沿岸警備隊vs海軍(中篇)
どうも、SYSTEM-Rです。今回の話には、今までは焦点が当たってこなかった海曹や海士という階級に属するキャラクターたちが、複数登場してきます。幹部勢はもちろん、それ以外の面々にも今後注目していただければ嬉しいです。また、終盤では何やら不穏な出来事も…。それではどうぞ。
「あー、疲れた…。もう流石に限界だわ…」
蒼はそう吐き出すや否や、勢いよく椅子の背もたれにもたれかかった。ここは、ふそうの艦橋構造物内の一角にある艦長室。この船を取り仕切る立場にある蒼にとっての仕事場の1つであり、また課業収めの後は一息つくためのプライベートスペースでもある。
オリオン乗員救出と長征2901の撃沈から一週間。この間の蒼にはまさに一息つく暇さえ与えられなかったと言っていい。霞が関の沿岸警備隊中央司令部や、その上位にあたる所轄庁たる国土交通省、外務省、内閣官房、NSCなどありとあらゆる官庁から、本件についての聞き取り調査を受けていたのだ。
それと並行して、オリオン乗員への見舞いや船を運航していた帝国汽船が被った損害に対する補償についての話し合い、オリオンと同じ航路を採用する他の海運企業に対する説明会などもこなさねばならず、まさに目が回るほどの忙しさだった。そのうえオリオン事件がブレイキングニュースとして国内で報じられるや、情報をかぎつけたマスコミに追い掛け回される羽目にもなっている。いずれも大事な仕事なのは重々承知の上だが、こんなに振り回されるならいっそ撃沈しなければよかったかもしれないという、少々罰当たりなことも考えたくなってしまうのは人のサガだろうか。

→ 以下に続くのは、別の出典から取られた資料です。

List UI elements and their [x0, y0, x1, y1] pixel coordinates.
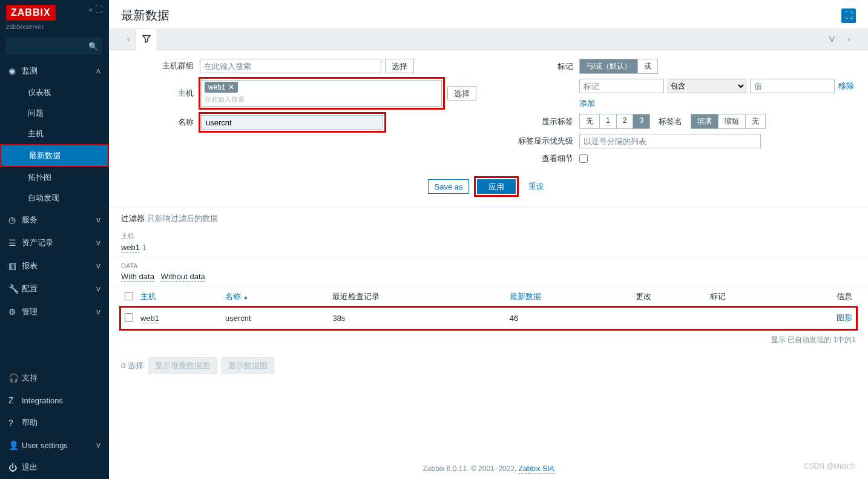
host-group-input[interactable] [200, 59, 381, 73]
col-info: 信息 [781, 286, 856, 308]
search-input[interactable]: 🔍 [6, 38, 103, 55]
name-label: 名称 [121, 117, 200, 128]
tab-collapse[interactable]: ᐯ [824, 35, 839, 44]
show-details-checkbox[interactable] [579, 154, 588, 163]
host-label: 主机 [121, 88, 200, 99]
tag-remove-link[interactable]: 移除 [838, 81, 854, 91]
result-footer: 显示 已自动发现的 1中的1 [109, 329, 868, 351]
with-data-link[interactable]: With data [121, 272, 154, 282]
nav-manage[interactable]: ⚙管理ᐯ [0, 300, 109, 323]
tag-name-none[interactable]: 无 [746, 114, 765, 128]
wrench-icon: 🔧 [8, 284, 22, 294]
tag-name-mode-group: 填满 缩短 无 [691, 114, 766, 129]
nav-user[interactable]: 👤User settingsᐯ [0, 434, 109, 456]
nav-latest-data[interactable]: 最新数据 [0, 144, 109, 167]
nav-integrations[interactable]: ZIntegrations [0, 389, 109, 411]
tab-next[interactable]: › [841, 35, 856, 44]
nav-report[interactable]: ▥报表ᐯ [0, 254, 109, 277]
footer-link[interactable]: Zabbix SIA [519, 464, 554, 474]
fullscreen-button[interactable]: ⛶ [841, 8, 856, 23]
tag-name-short[interactable]: 缩短 [718, 114, 746, 128]
logo[interactable]: ZABBIX [6, 5, 56, 21]
watermark: CSDN @Mick方 [804, 461, 856, 472]
col-host[interactable]: 主机 [137, 286, 222, 308]
row-last-check: 38s [329, 308, 505, 329]
row-host[interactable]: web1 [140, 314, 159, 323]
reset-button[interactable]: 重设 [524, 179, 549, 194]
host-select-btn[interactable]: 选择 [447, 86, 476, 101]
list-icon: ☰ [8, 238, 22, 248]
select-all-checkbox[interactable] [125, 292, 133, 300]
app-footer: Zabbix 6.0.11. © 2001–2022, Zabbix SIA [109, 458, 868, 479]
tag-priority-label: 标签显示优先级 [501, 136, 579, 147]
show-tags-2[interactable]: 2 [617, 114, 634, 128]
nav-monitor[interactable]: ◉ 监测 ᐱ [0, 59, 109, 82]
save-as-button[interactable]: Save as [428, 179, 470, 194]
nav-asset[interactable]: ☰资产记录ᐯ [0, 231, 109, 254]
nav-discovery[interactable]: 自动发现 [0, 188, 109, 208]
host-tag[interactable]: web1 ✕ [205, 82, 238, 93]
tags-andor[interactable]: 与/或（默认） [580, 59, 638, 73]
eye-icon: ◉ [8, 66, 22, 76]
tag-name-mode-label: 标签名 [659, 116, 682, 127]
tag-priority-input[interactable] [579, 134, 761, 148]
close-icon[interactable]: ✕ [228, 83, 234, 91]
data-section-label: DATA [121, 262, 856, 269]
nav-help[interactable]: ?帮助 [0, 411, 109, 434]
apply-button[interactable]: 应用 [477, 179, 516, 194]
chevron-down-icon: ᐯ [96, 263, 100, 269]
col-change: 更改 [632, 286, 706, 308]
power-icon: ⏻ [8, 463, 22, 472]
sidebar: ZABBIX « ⛶ zabbixserver 🔍 ◉ 监测 ᐱ 仪表板 问题 … [0, 0, 109, 479]
row-graph-link[interactable]: 图形 [837, 313, 852, 322]
show-tags-3[interactable]: 3 [633, 114, 649, 128]
nav-config[interactable]: 🔧配置ᐯ [0, 277, 109, 300]
nav-support[interactable]: 🎧支持 [0, 366, 109, 389]
tab-prev[interactable]: ‹ [121, 35, 136, 44]
show-tags-1[interactable]: 1 [600, 114, 617, 128]
filter-info-note: 只影响过滤后的数据 [147, 214, 218, 223]
expand-icon[interactable]: ⛶ [95, 5, 103, 14]
host-section-label: 主机 [121, 231, 856, 240]
row-name: usercnt [222, 308, 329, 329]
chevron-down-icon: ᐯ [96, 217, 100, 223]
chevron-down-icon: ᐯ [96, 240, 100, 246]
selection-count: 0 选择 [121, 360, 143, 371]
z-icon: Z [8, 395, 22, 405]
main-content: 最新数据 ⛶ ‹ ᐯ › 主机群组 [109, 0, 868, 479]
show-tags-none[interactable]: 无 [580, 114, 600, 128]
page-title: 最新数据 [121, 7, 169, 24]
name-input[interactable] [202, 115, 383, 130]
collapse-icon[interactable]: « [88, 5, 93, 14]
nav-service[interactable]: ◷服务ᐯ [0, 208, 109, 231]
row-checkbox[interactable] [125, 313, 133, 322]
tags-andor-group: 与/或（默认） 或 [579, 59, 658, 74]
nav-hosts[interactable]: 主机 [0, 124, 109, 144]
tag-value-input[interactable] [750, 79, 835, 93]
col-tags: 标记 [706, 286, 781, 308]
tag-add-link[interactable]: 添加 [579, 98, 595, 109]
col-name[interactable]: 名称 ▲ [222, 286, 329, 308]
col-last-data[interactable]: 最新数据 [506, 286, 632, 308]
headset-icon: 🎧 [8, 373, 22, 383]
server-name: zabbixserver [6, 23, 103, 30]
col-last-check: 最近检查记录 [329, 286, 505, 308]
nav-problems[interactable]: 问题 [0, 103, 109, 124]
user-icon: 👤 [8, 440, 22, 450]
tag-name-full[interactable]: 填满 [691, 114, 718, 128]
host-group-select-btn[interactable]: 选择 [385, 59, 414, 73]
tags-or[interactable]: 或 [638, 59, 657, 73]
tab-filter[interactable] [136, 28, 157, 50]
host-section-count: 1 [142, 243, 146, 252]
nav-logout[interactable]: ⏻退出 [0, 456, 109, 479]
tag-name-input[interactable] [579, 79, 664, 93]
nav-dashboard[interactable]: 仪表板 [0, 82, 109, 103]
without-data-link[interactable]: Without data [161, 272, 205, 282]
gauge-icon: ◷ [8, 215, 22, 225]
gear-icon: ⚙ [8, 307, 22, 317]
show-tags-group: 无 1 2 3 [579, 114, 650, 129]
host-section-host[interactable]: web1 [121, 243, 140, 253]
tag-op-select[interactable]: 包含 [668, 79, 746, 93]
nav-maps[interactable]: 拓扑图 [0, 167, 109, 188]
chevron-down-icon: ᐯ [96, 286, 100, 292]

幸い、明日はようやく久しぶりのオフがもらえる。あまりにもあちこちから引っ張りだこにされていたがために、「流石になんとかしてくれ」と播磨に泣きついた結果、お許しが出ることになったのだ。普段は冷静な部下が珍しく吐いた弱音に、司令も流石に対応せずにはいられなかったのだろう。明日はもう半日くらいぶっ倒れたまま寝ていようかしら。そんなことを蒼が内心呟いた時だった。
「失礼します」
閉じておいたドアの外から声がする。慌てて姿勢を正してから「どうぞ」と応じると、1人の部下がドアを開けて入ってきた。主計長の白金三佐だった。よく見ると、蒼の好物であるバニラアイスが盛られた皿を、トレーに乗せて運んできているではないか。ご丁寧にミントの葉まで飾ってある。
「遅くまでお疲れ様です、艦長」
「あら、ありがとう。わざわざ差し入れ?私の好物を持ってきてくれるなんて、流石に気が利くじゃない。だけど、私にだけこんなもの持ってきて大丈夫なの?」
「フフッ、そこは主計長権限で…と言いたいところですけど、他の乗員は今日の夕食で皆頂き済ですから。あと残ってるのは艦長の分だけですよ。なのでどうぞご遠慮なく」
白金はこともなげに穏やかな笑みを浮かべる。
「このところ、ずっと忙しそうでしたからねぇ。休める時はしっかり休んでいただかないと、お体に障りますよ」
その言葉に蒼は「ありがとう」と礼を言いつつスプーンを手に取ろうとするも、ふとその手を止めて大きなため息をついた。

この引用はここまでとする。